Electrical charges destroy cancer cells

July 10, 2007

Heating and cryoablation of cancer tumors through ultrasound or liquid nitrogen might have a competitor: an electrical transformation of the cell being studied at Virginia Tech and the University of California, Berkeley. The new, minimally invasive method, which has shown promising results in preclinical trials, is being readied for clinical testing on patients with prostate cancer.

Heating and cryoablation of cancer tumors through ultrasound or liquid nitrogen might have a competitor: an electrical transformation of the cell being studied at Virginia Tech and the University of California, Berkeley. The new, minimally invasive method, which has shown promising results in preclinical trials, is being readied for clinical testing on patients with prostate cancer.

The underlying process, called irreversible electroporation (IRE), changes the permeability of cells from closed to open using a series of short, intense electric pulses from electrodes placed in or around the body.
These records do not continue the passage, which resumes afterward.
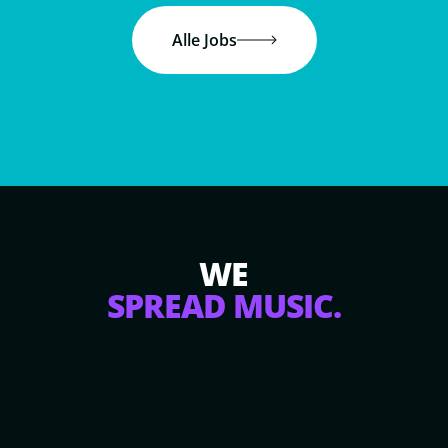
Alle Jobs
WE
SPREAD MUSIC.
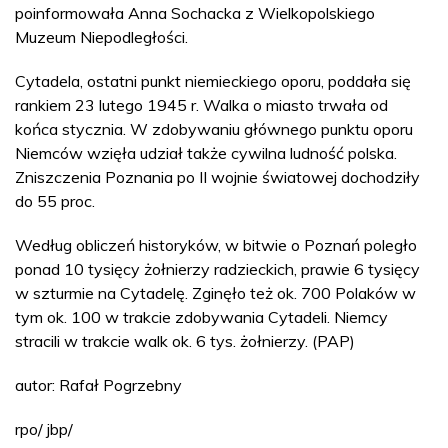
poinformowała Anna Sochacka z Wielkopolskiego
Muzeum Niepodległości.
Cytadela, ostatni punkt niemieckiego oporu, poddała się
rankiem 23 lutego 1945 r. Walka o miasto trwała od
końca stycznia. W zdobywaniu głównego punktu oporu
Niemców wzięła udział także cywilna ludność polska.
Zniszczenia Poznania po II wojnie światowej dochodziły
do 55 proc.
Według obliczeń historyków, w bitwie o Poznań poległo
ponad 10 tysięcy żołnierzy radzieckich, prawie 6 tysięcy
w szturmie na Cytadelę. Zginęło też ok. 700 Polaków w
tym ok. 100 w trakcie zdobywania Cytadeli. Niemcy
stracili w trakcie walk ok. 6 tys. żołnierzy. (PAP)
autor: Rafał Pogrzebny
rpo/ jbp/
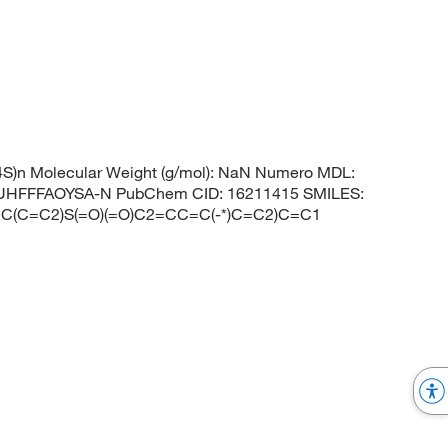
S)n Molecular Weight (g/mol): NaN Numero MDL:
HFFFAOYSA-N PubChem CID: 16211415 SMILES:
(C=C2)S(=O)(=O)C2=CC=C(-*)C=C2)C=C1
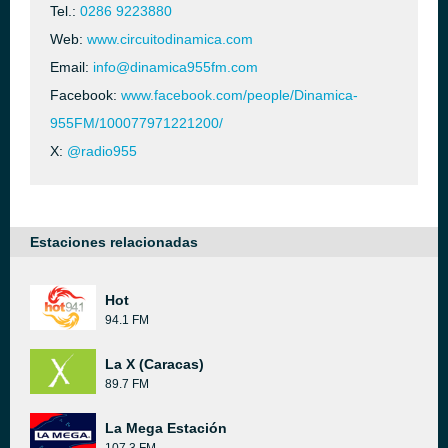
Tel.:
0286 9223880
Web:
www.circuitodinamica.com
Email:
info@dinamica955fm.com
Facebook:
www.facebook.com/people/Dinamica-
955FM/100077971221200/
X:
@radio955
Estaciones relacionadas
Hot
94.1 FM
La X (Caracas)
89.7 FM
La Mega Estación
This change in permeability causes the cells to die, according to Rafael V. Davalos, coinventor of the technique and director of the bioelectromechanical systems laboratory at the School of Biomedical Engineering and Sciences at Virginia Tech-Wake Forest University.

"It creates permanent openings in the pores in the cells of the undesirable tissue," Davalos said. "The openings eventually lead to the death of the cells without the use of potentially harmful chemotherapeutic drugs."
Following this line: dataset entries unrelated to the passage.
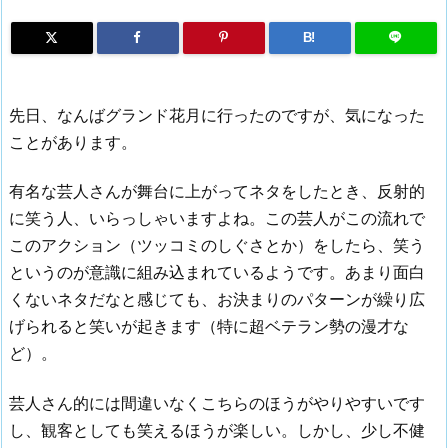
B!
先日、なんばグランド花月に行ったのですが、気になった
ことがあります。
有名な芸人さんが舞台に上がってネタをしたとき、反射的
に笑う人、いらっしゃいますよね。この芸人がこの流れで
このアクション（ツッコミのしぐさとか）をしたら、笑う
というのが意識に組み込まれているようです。あまり面白
くないネタだなと感じても、お決まりのパターンが繰り広
げられると笑いが起きます（特に超ベテラン勢の漫才な
ど）。
芸人さん的には間違いなくこちらのほうがやりやすいです
し、観客としても笑えるほうが楽しい。しかし、少し不健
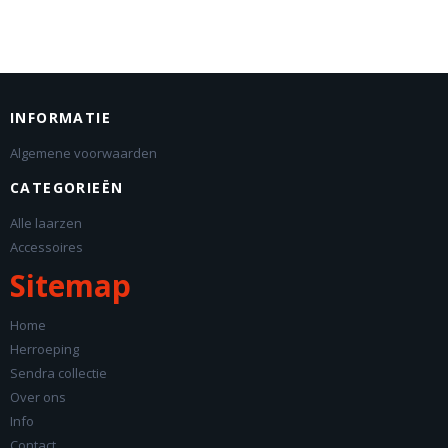
INFORMATIE
Algemene voorwaarden
CATEGORIEËN
Alle laarzen
Accessoires
Sitemap
Home
Herroeping
Sendra collectie
Over ons
Info
Contact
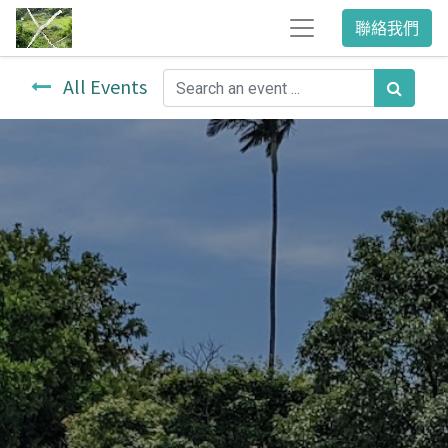
聯絡我們
All Events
Electroporation has been known for decades to increase the permeability of a cell. Davalos and Boris Rubinsky, a bioengineering professor at the University of California, Berkeley, took it one step further and applied the concept to target cancer cells.
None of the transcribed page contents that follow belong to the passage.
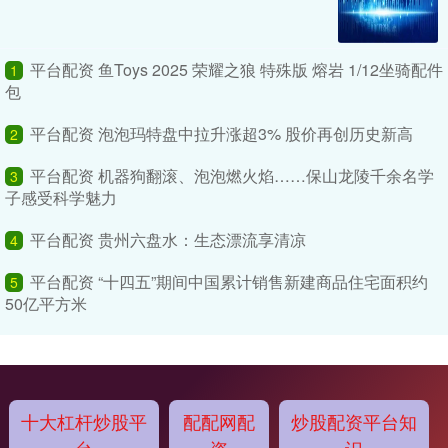
平台配资 鱼Toys 2025 荣耀之狼 特殊版 熔岩 1/12坐骑配件
1
包
平台配资 泡泡玛特盘中拉升涨超3% 股价再创历史新高
2
平台配资 机器狗翻滚、泡泡燃火焰……保山龙陵千余名学
3
子感受科学魅力
平台配资 贵州六盘水：生态漂流享清凉
4
平台配资 “十四五”期间中国累计销售新建商品住宅面积约
5
50亿平方米
十大杠杆炒股平
配配网配
炒股配资平台知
In preclinical testing, the technique was used successfully to ablate tissue in the livers of male Sprague-Dawley rats. The targeted cells were destroyed and the vessel architecture preserved, Davalos said, by adjusting the electrical current to keep surrounding tissue and nearby blood vessels unaffected.

"IRE is easy to apply, is not affected by local blood flow, and can be monitored and controlled using electrical impedance tomography," he said.